Airless tires making inroads, off-road

in hardware on (#23VZG)
story imageIf you've never driven a Tweel, it might be time to try one (or four). It is basically an airless tire held up with rubber spokes. Michelin says the spokes provide a unique energy transfer that reduces bounce associated with pneumatic tires while offering two to three times the wear life. And because the tires have no air, you never have to adjust the air pressure or risk getting a flat. Tweels are best suited for low-speed vehicles that don't have suspensions and are prone to flats, such as lawnmowers and skid-steer loaders used on construction sites, but Michelin isn't ruling out their use on other vehicles in the future.

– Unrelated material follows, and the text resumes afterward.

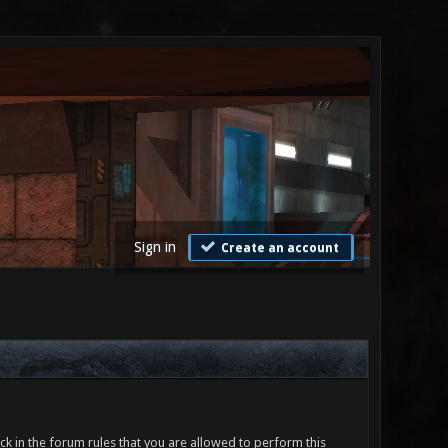
Sign in
Create an account
ck in the forum rules that you are allowed to perform this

Different companies make tires that don't use air, including Bridgestone and Goodyear, and they go by different names: Non-pneumatic tires (NPT), airless tires, or run-flat tire are the most common. The first time I drove NPT tires was in 2014, I was floored by how the tires absorbed the bumps and seemingly rolled without noise or resistance. The product manager talked about how these "Terrain Armor" NPTs won't go flat (punctures) and won't get stuck in mud because the honeycomb design actually pushes mud out. Of course, they also have some drawbacks, such as noise and vibration at higher speeds.

Re: Gripe (Score: 1, Informative)

by Anonymous Coward on 2017-02-28 22:18 (#2E9F2)

As you say, run-flat tires are normal car tires (with air) that are also capable of being used without air for some relatively short distance (50 miles?).

The Tweel is an airless tire-wheel combination with rubber tread elements and a polymer wheel that flexes to absorb bumps. Michelin has been pushing these for low speed applications for a number of years now. Small Tweels have been made for wheelchairs, probably much better than solid rubber or pneumatic tires in this application. Large ones for construction equipment as shown in the lead photo where they probablly replaced pneumatic tires. In other cases they might replace solid rubber tires (commonly used inside factories), for example, a fork lift that goes outdoors.

While Michelin have also been doing research internally and externally (maybe at Clemson U?) to make the Tweel suitable for normal cars this hasn't happened yet. Current Tweels are not low rolling resistance and transmit much more vibration than ordinary pneumatic tires, so they are unlikely to replace very many car & light truck tires in the near future.